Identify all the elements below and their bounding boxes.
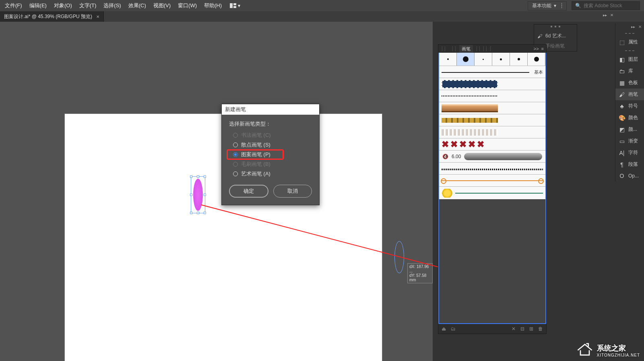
- radio-icon: [233, 162, 238, 167]
- rail-gradient[interactable]: ▭渐变: [615, 135, 644, 147]
- remove-stroke-icon[interactable]: ✕: [512, 326, 516, 332]
- rail-opentype[interactable]: OOp...: [615, 170, 644, 182]
- brush-swatch[interactable]: [439, 53, 457, 66]
- brush-set-icon: 🖌: [537, 33, 542, 39]
- brush-type-art[interactable]: 艺术画笔 (A): [233, 170, 308, 177]
- right-panel-rail: ▸▸✕ ⬚属性 ◧图层 🗀库 ▦色板 🖌画笔 ♣符号 🎨颜色 ◩颜... ▭渐变…: [615, 23, 644, 182]
- menu-window[interactable]: 窗口(W): [175, 0, 200, 11]
- workspace-label: 基本功能: [532, 2, 551, 9]
- search-input[interactable]: [584, 3, 644, 8]
- brush-libraries-icon[interactable]: ⏏: [442, 326, 446, 332]
- symbols-icon: ♣: [619, 103, 625, 109]
- watermark-url: XITONGZHIJIA.NET: [597, 353, 640, 357]
- svg-rect-2: [233, 6, 236, 8]
- brush-icon: 🖌: [619, 91, 625, 98]
- cancel-button[interactable]: 取消: [273, 185, 312, 198]
- brush-swatch[interactable]: [439, 174, 545, 186]
- brush-swatch[interactable]: [510, 53, 528, 66]
- brush-swatch[interactable]: [528, 53, 545, 66]
- canvas-area[interactable]: dX: 187.96 ... dY: 57.58 mm: [0, 22, 433, 361]
- panel-menu-icon[interactable]: ≡: [541, 46, 544, 51]
- close-tab-icon[interactable]: ✕: [96, 14, 99, 19]
- brush-swatch[interactable]: [439, 114, 545, 126]
- menu-text[interactable]: 文字(T): [76, 0, 100, 11]
- brush-swatch[interactable]: [439, 126, 545, 138]
- brush-swatch[interactable]: [492, 53, 510, 66]
- close-icon[interactable]: ✕: [638, 25, 642, 29]
- brush-type-scatter[interactable]: 散点画笔 (S): [233, 141, 308, 149]
- rail-libraries[interactable]: 🗀库: [615, 65, 644, 77]
- brush-swatch[interactable]: [457, 53, 475, 66]
- menu-edit[interactable]: 编辑(E): [26, 0, 50, 11]
- color-icon: 🎨: [619, 115, 625, 121]
- menu-file[interactable]: 文件(F): [2, 0, 25, 11]
- panel-grip[interactable]: [615, 31, 644, 36]
- brush-swatch[interactable]: [439, 90, 545, 102]
- brush-swatch[interactable]: [439, 78, 545, 90]
- rail-layers[interactable]: ◧图层: [615, 54, 644, 65]
- brush-swatch[interactable]: [439, 102, 545, 114]
- brush-options-icon[interactable]: ⊟: [520, 326, 524, 332]
- panel-tab[interactable]: ┆┆: [449, 45, 459, 52]
- app-menubar: 文件(F) 编辑(E) 对象(O) 文字(T) 选择(S) 效果(C) 视图(V…: [0, 0, 644, 11]
- menu-help[interactable]: 帮助(H): [201, 0, 225, 11]
- panel-grip[interactable]: [615, 48, 644, 54]
- ok-button[interactable]: 确定: [229, 185, 268, 198]
- chevron-down-icon: ▾: [238, 3, 240, 8]
- collapse-icon[interactable]: ▸▸: [631, 25, 635, 29]
- rail-brushes[interactable]: 🖌画笔: [615, 89, 644, 100]
- brush-list[interactable]: 基本 ✖✖✖✖✖ 🔇 6.00: [438, 53, 546, 324]
- brush-panel-footer: ⏏ 🗂 ✕ ⊟ ⊞ 🗑: [438, 324, 546, 334]
- panel-tab-brushes[interactable]: 画笔: [459, 45, 473, 53]
- character-icon: A|: [619, 150, 625, 156]
- libraries-icon[interactable]: 🗂: [451, 326, 456, 332]
- brush-swatch[interactable]: ✖✖✖✖✖: [439, 138, 545, 150]
- panel-tab[interactable]: ┆┆ ┆┆ ┆: [473, 45, 494, 52]
- close-icon[interactable]: ✕: [610, 13, 613, 21]
- rail-properties[interactable]: ⬚属性: [615, 36, 644, 48]
- brush-swatch[interactable]: [439, 162, 545, 174]
- workspace-switcher[interactable]: 基本功能 ▾ ┆: [528, 1, 567, 10]
- dialog-title: 新建画笔: [222, 104, 319, 115]
- brush-swatch-basic[interactable]: 基本: [439, 66, 545, 78]
- document-tabbar: 图案设计.ai* @ 45.39% (RGB/GPU 预览) ✕: [0, 11, 644, 22]
- watermark: 系统之家 XITONGZHIJIA.NET: [576, 342, 640, 359]
- new-brush-icon[interactable]: ⊞: [529, 326, 533, 332]
- brush-type-calligraphy: 书法画笔 (C): [233, 132, 308, 139]
- rail-character[interactable]: A|字符: [615, 147, 644, 159]
- delete-brush-icon[interactable]: 🗑: [538, 326, 543, 332]
- arrange-documents-icon[interactable]: ▾: [230, 3, 240, 8]
- colorguide-icon: ◩: [619, 126, 625, 133]
- rail-symbols[interactable]: ♣符号: [615, 100, 644, 112]
- brush-type-bristle: 毛刷画笔 (B): [233, 161, 308, 168]
- adobe-stock-search[interactable]: 🔍: [572, 1, 640, 10]
- dialog-prompt: 选择新画笔类型：: [229, 120, 312, 128]
- brush-value: 6.00: [452, 154, 461, 159]
- rail-colorguide[interactable]: ◩颜...: [615, 124, 644, 135]
- speaker-icon: 🔇: [442, 154, 448, 159]
- rail-swatches[interactable]: ▦色板: [615, 77, 644, 89]
- paragraph-icon: ¶: [619, 161, 625, 168]
- panel-group-controls: ▸▸ ✕: [573, 13, 613, 21]
- rail-color[interactable]: 🎨颜色: [615, 112, 644, 124]
- brush-swatch[interactable]: [475, 53, 492, 66]
- svg-rect-1: [233, 3, 236, 5]
- document-tab[interactable]: 图案设计.ai* @ 45.39% (RGB/GPU 预览) ✕: [0, 11, 104, 22]
- menu-object[interactable]: 对象(O): [51, 0, 75, 11]
- rail-paragraph[interactable]: ¶段落: [615, 159, 644, 170]
- opentype-icon: O: [619, 173, 625, 179]
- collapse-icon[interactable]: ▸▸: [603, 13, 607, 21]
- menu-effect[interactable]: 效果(C): [125, 0, 149, 11]
- layers-icon: ◧: [619, 56, 625, 63]
- brush-type-pattern[interactable]: 图案画笔 (P): [233, 151, 308, 158]
- menu-select[interactable]: 选择(S): [100, 0, 124, 11]
- gradient-icon: ▭: [619, 138, 625, 144]
- brushes-panel: ┆┆ ┆┆ 画笔 ┆┆ ┆┆ ┆ >> ≡ 基本 ✖✖✖✖✖ 🔇: [438, 44, 547, 334]
- menu-view[interactable]: 视图(V): [150, 0, 174, 11]
- svg-rect-0: [230, 3, 233, 8]
- brush-swatch[interactable]: 🔇 6.00: [439, 150, 545, 162]
- library-item[interactable]: 🖌 6d 艺术...: [534, 31, 577, 41]
- brush-swatch[interactable]: [439, 186, 545, 199]
- more-icon[interactable]: >>: [534, 46, 539, 51]
- panel-tab[interactable]: ┆┆: [438, 45, 449, 52]
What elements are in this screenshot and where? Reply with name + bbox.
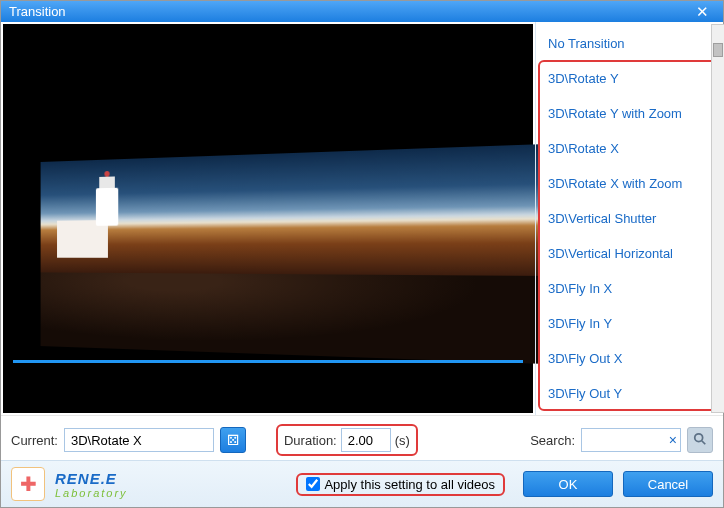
- apply-all-label: Apply this setting to all videos: [324, 477, 495, 492]
- duration-group: Duration: (s): [276, 424, 418, 456]
- brand-line2: Laboratory: [55, 487, 128, 499]
- transition-item[interactable]: 3D\Rotate X with Zoom: [538, 166, 721, 201]
- search-input[interactable]: [581, 428, 681, 452]
- plus-icon: ✚: [20, 472, 37, 496]
- transition-list[interactable]: No Transition 3D\Rotate Y 3D\Rotate Y wi…: [535, 22, 723, 415]
- footer-bar: ✚ RENE.E Laboratory Apply this setting t…: [1, 460, 723, 507]
- search-label: Search:: [530, 433, 575, 448]
- transition-item[interactable]: 3D\Fly Out Y: [538, 376, 721, 411]
- ok-button[interactable]: OK: [523, 471, 613, 497]
- search-icon: [693, 432, 707, 449]
- content-area: No Transition 3D\Rotate Y 3D\Rotate Y wi…: [1, 22, 723, 415]
- transition-dialog: Transition ✕ No Transition 3D\Rotate Y 3…: [0, 0, 724, 508]
- preview-scene-image: [41, 144, 540, 363]
- dice-icon: ⚄: [227, 432, 239, 448]
- svg-point-0: [695, 433, 703, 441]
- random-transition-button[interactable]: ⚄: [220, 427, 246, 453]
- titlebar[interactable]: Transition ✕: [1, 1, 723, 22]
- svg-line-1: [702, 440, 706, 444]
- controls-row: Current: ⚄ Duration: (s) Search: ×: [1, 415, 723, 460]
- duration-field[interactable]: [341, 428, 391, 452]
- close-icon: ✕: [696, 3, 709, 21]
- transition-item[interactable]: 3D\Rotate X: [538, 131, 721, 166]
- preview-pane: [3, 24, 533, 413]
- transition-item[interactable]: 3D\Fly In Y: [538, 306, 721, 341]
- duration-unit: (s): [395, 433, 410, 448]
- transition-item[interactable]: 3D\Rotate Y with Zoom: [538, 96, 721, 131]
- clear-search-icon[interactable]: ×: [669, 432, 677, 448]
- brand-logo: ✚: [11, 467, 45, 501]
- transition-item[interactable]: 3D\Fly Out X: [538, 341, 721, 376]
- brand-text: RENE.E Laboratory: [55, 470, 128, 499]
- duration-label: Duration:: [284, 433, 337, 448]
- transition-item[interactable]: 3D\Vertical Horizontal: [538, 236, 721, 271]
- cancel-button[interactable]: Cancel: [623, 471, 713, 497]
- apply-all-group[interactable]: Apply this setting to all videos: [296, 473, 505, 496]
- window-title: Transition: [9, 4, 689, 19]
- search-button[interactable]: [687, 427, 713, 453]
- transition-item[interactable]: 3D\Vertical Shutter: [538, 201, 721, 236]
- transition-item[interactable]: 3D\Rotate Y: [538, 61, 721, 96]
- brand-line1: RENE.E: [55, 470, 128, 487]
- search-box: ×: [581, 428, 681, 452]
- scrollbar-thumb[interactable]: [713, 43, 723, 57]
- preview-canvas: [13, 154, 523, 354]
- preview-timeline-marker: [13, 360, 523, 363]
- transition-item-none[interactable]: No Transition: [538, 26, 721, 61]
- current-label: Current:: [11, 433, 58, 448]
- close-button[interactable]: ✕: [689, 2, 715, 22]
- current-transition-field[interactable]: [64, 428, 214, 452]
- scrollbar[interactable]: [711, 24, 724, 413]
- apply-all-checkbox[interactable]: [306, 477, 320, 491]
- transition-item[interactable]: 3D\Fly In X: [538, 271, 721, 306]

> [PROBLEM DETAILS] Please return every line of the material above that includes "Rotate".

> [SOLVED PROBLEM]
- transition-item[interactable]: 3D\Rotate X with Zoom: [538, 166, 721, 201]
- transition-list[interactable]: No Transition 3D\Rotate Y 3D\Rotate Y wi…: [535, 22, 723, 415]
- content-area: No Transition 3D\Rotate Y 3D\Rotate Y wi…: [1, 22, 723, 415]
- transition-dialog: Transition ✕ No Transition 3D\Rotate Y 3…: [0, 0, 724, 508]
- transition-item[interactable]: 3D\Rotate X: [538, 131, 721, 166]
- transition-item[interactable]: 3D\Rotate Y with Zoom: [538, 96, 721, 131]
- transition-item[interactable]: 3D\Rotate Y: [538, 61, 721, 96]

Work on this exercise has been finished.